# Nativism vs. Empiricism: Ramifications for Artificial Natural Language Processing

Note: This is an essay I wrote for the subject Philosophy of Cognitive Science that was part of my bachelor’s course. I think it might be interesting to others, so I’ve decided to publish it here. The format is adapted slightly to be more suitable for this blog; the content is unchanged.

In the field of artificial intelligence, humans are often used as prime examples of adaptable agents with general intelligence. The goal of some artificial intelligence researchers is to arrive at an artificial general, or human-level, intelligence. These agents should be able to perform many of the same tasks with the same adaptability as humans are able to. One of the few empirical certainties in the endeavour of creating such intelligent agents is that the natural, human intelligence works. Thus, there is merit to artificial intelligence research that strives to mimic human intelligence by modelling human mechanisms.

An intriguing and far-from-settled debate concerns the origin of human knowledge, skills, abilities and thought in general. The major theories can be identified as lying somewhere between the two extremes of full-blown nativism and full-blown empiricism [1]. Nativistic theorists would argue for innate knowledge; at least some of our capabilities arise from hard-wired pathways in our nervous system that are available at birth. In contrast, empiricists would argue that these capabilities are learned from experience utilizing the brain’s various capacities for learning. For example, a baby’s suckling after birth is likely innate, whereas the behavioural pattern of brushing your teeth is likely learned. It is still unknown which combination of these extremes in this seemingly easy distinction is correct.

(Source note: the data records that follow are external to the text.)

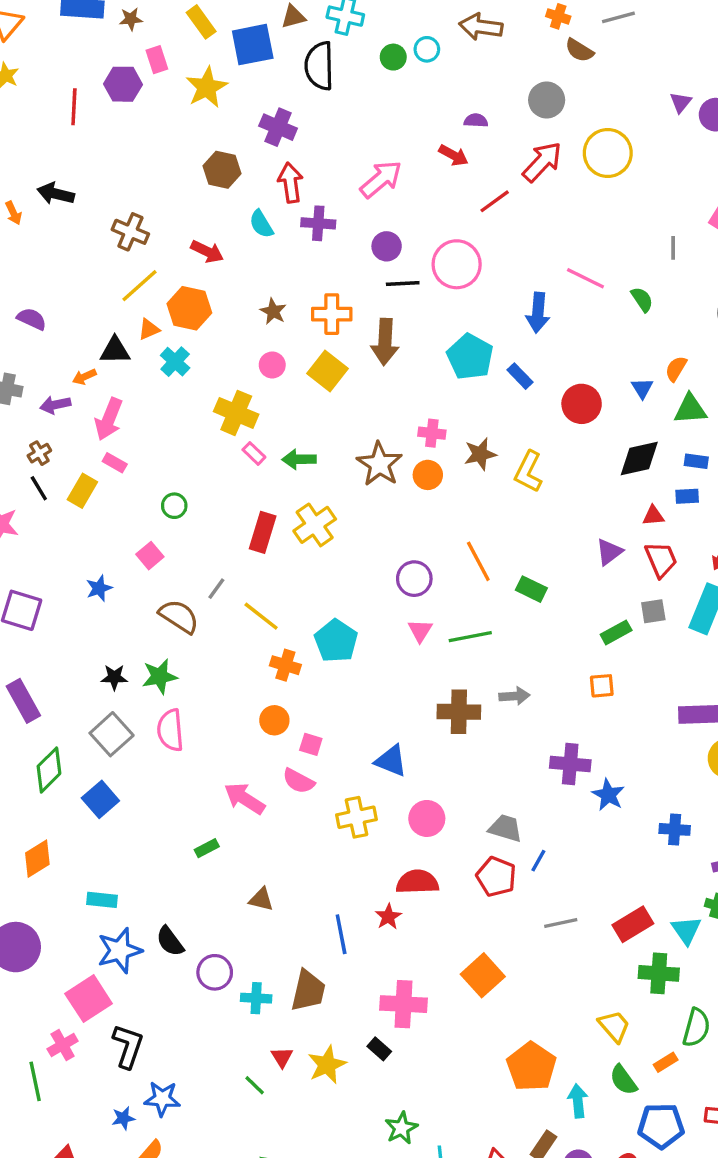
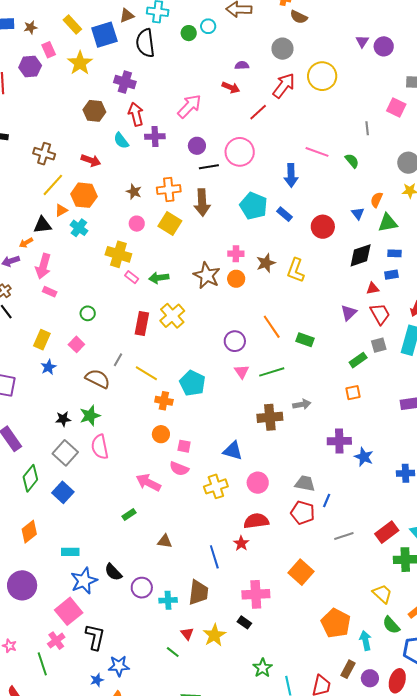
yellow rectangle: (82, 491) -> (42, 340), moved

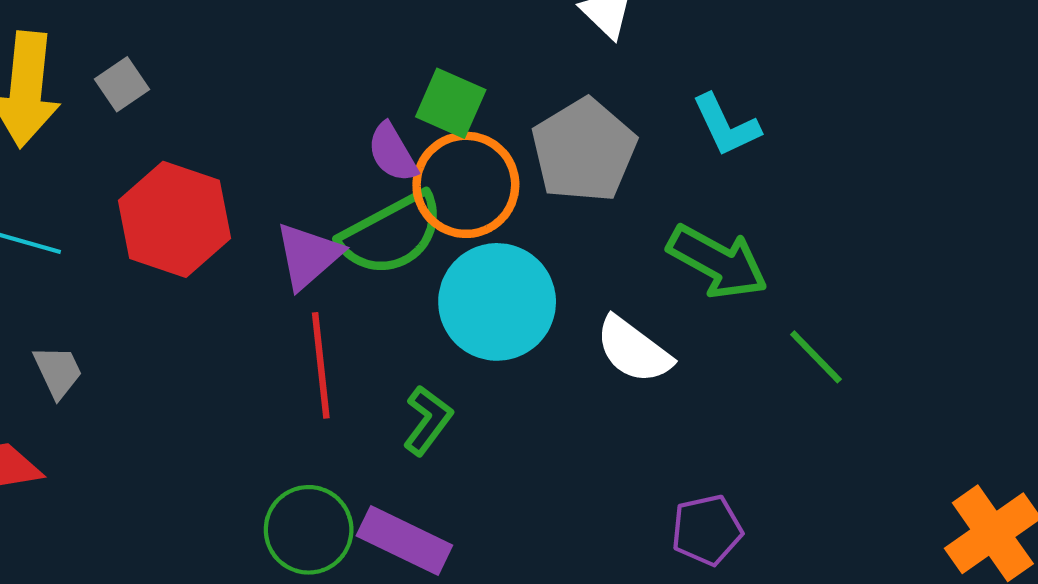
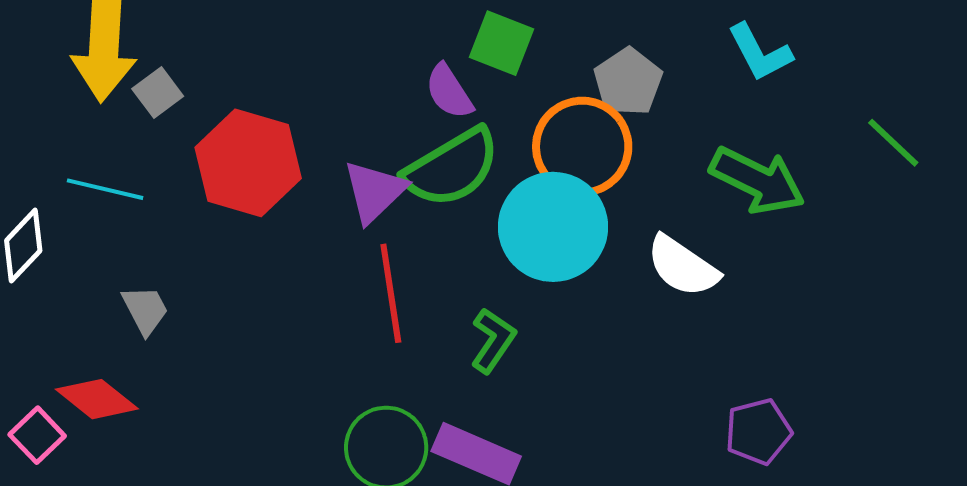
gray square: (122, 84) -> (158, 92), moved
gray pentagon: (584, 150) -> (628, 82), size x0.7
orange circle: (466, 185) -> (582, 147), moved
green line: (816, 357) -> (893, 143), moved

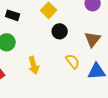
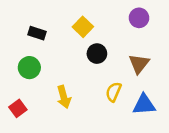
yellow semicircle: (73, 61) -> (113, 92), turned -119

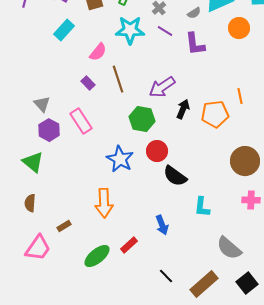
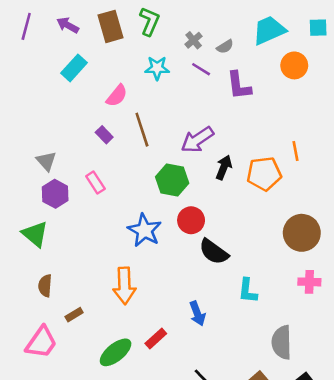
gray semicircle: (194, 13) -> (225, 47), moved
cyan star: (130, 30) -> (157, 68), size x0.7
pink rectangle: (81, 121) -> (95, 182), size x0.7
brown semicircle: (30, 203) -> (45, 286), moved
gray semicircle: (229, 248) -> (282, 342), turned 48

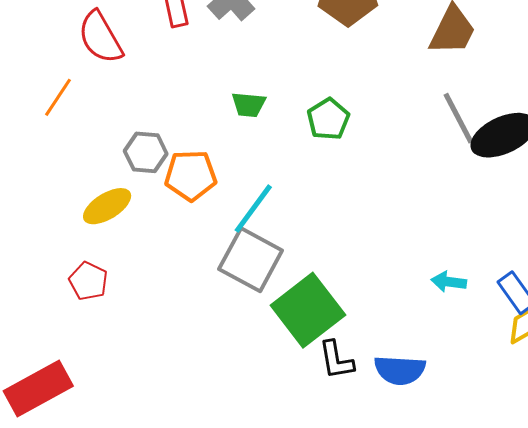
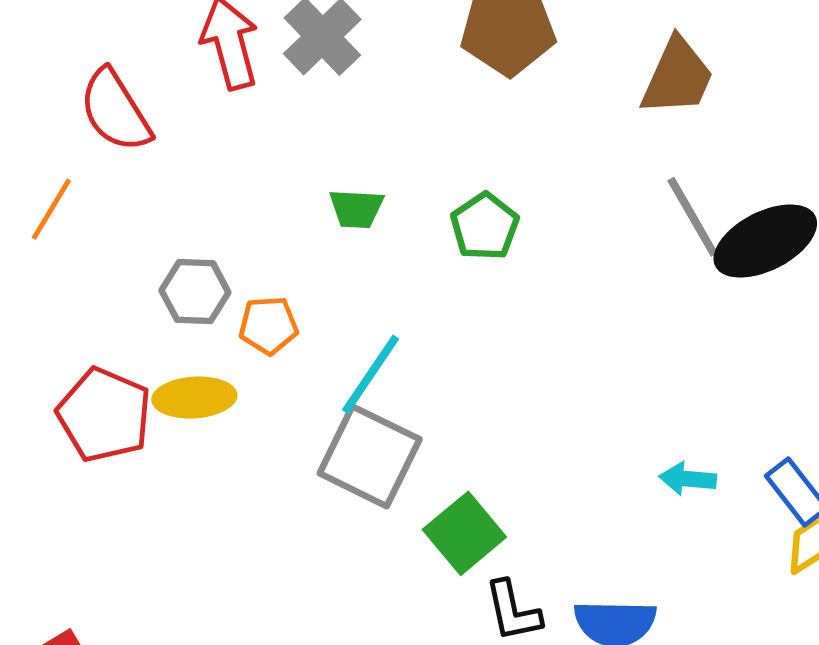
orange pentagon: (191, 175) -> (268, 325), size x0.7
yellow ellipse: (107, 206) -> (194, 398), moved, turned 30
red pentagon: (88, 281) -> (104, 415), moved, size x1.5
green square: (308, 310) -> (464, 533), size x0.7

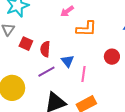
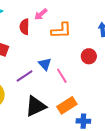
red semicircle: (45, 49) -> (24, 27), moved
pink line: (84, 74) -> (62, 76), turned -35

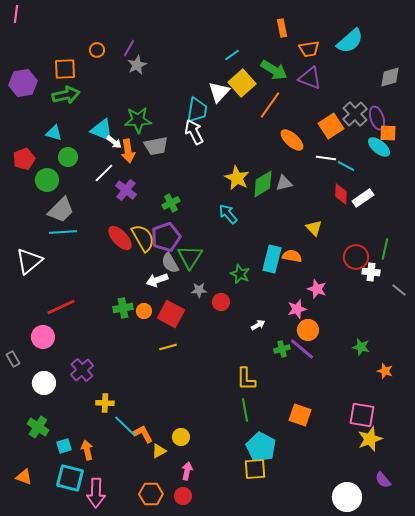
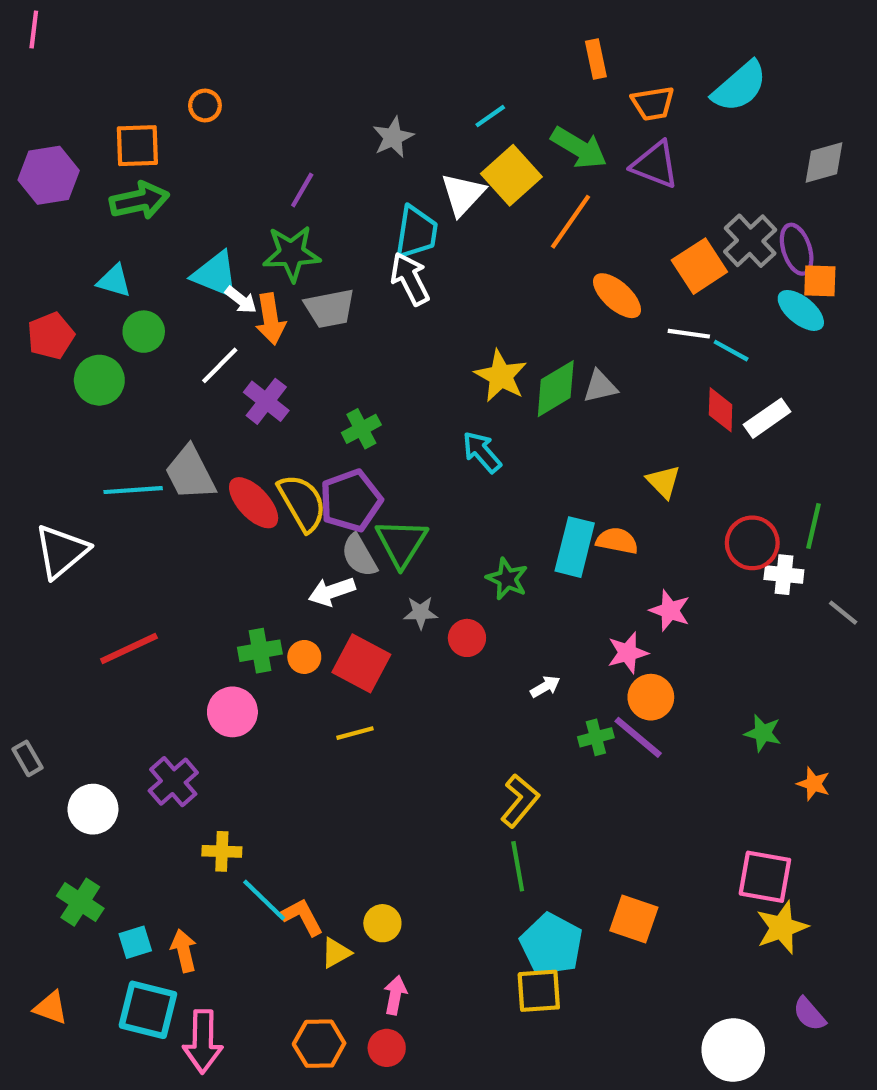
purple line: (129, 48) -> (302, 190), moved
gray star: (137, 65) -> (393, 137), moved
gray trapezoid: (61, 210) -> (190, 473), moved, turned 108
pink circle: (43, 337) -> (232, 712), moved
yellow L-shape: (246, 379) -> (520, 801), turned -140
orange square: (300, 415) -> (634, 919), moved

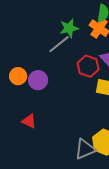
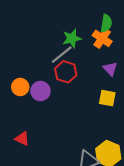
red hexagon: (88, 66) -> (66, 72), moved
red triangle: (29, 121) -> (22, 139), moved

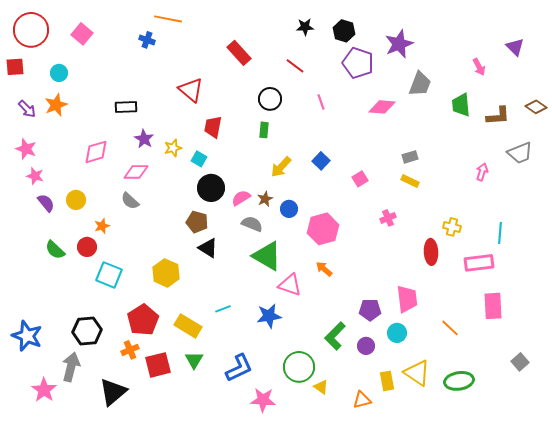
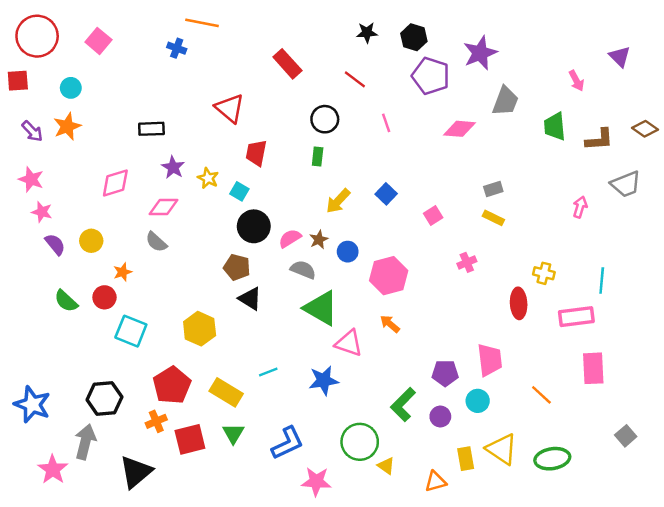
yellow star: (173, 148) -> (208, 178), turned -30

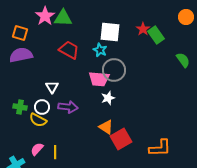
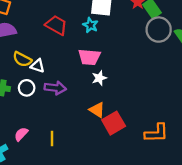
gray circle: (114, 70) -> (159, 30), moved
white triangle: (52, 87) -> (38, 66), turned -40
yellow semicircle: (38, 120) -> (22, 59), moved
yellow line: (55, 152) -> (52, 138), moved

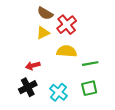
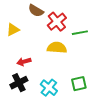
yellow triangle: (43, 33) -> (13, 30), moved
green line: (90, 64) -> (80, 33), moved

When striving to model human capacities in an artificial intelligence, knowing which parts of human intelligence and other capabilities are hard-wired and which parts arise from experiences should be of particular interest to artificial intelligence researchers. In the following, we will look at the innateness (or lack thereof) of language parsing and acquisition. From this, recommendations will be made regarding the high-level design of an artificial natural language processor.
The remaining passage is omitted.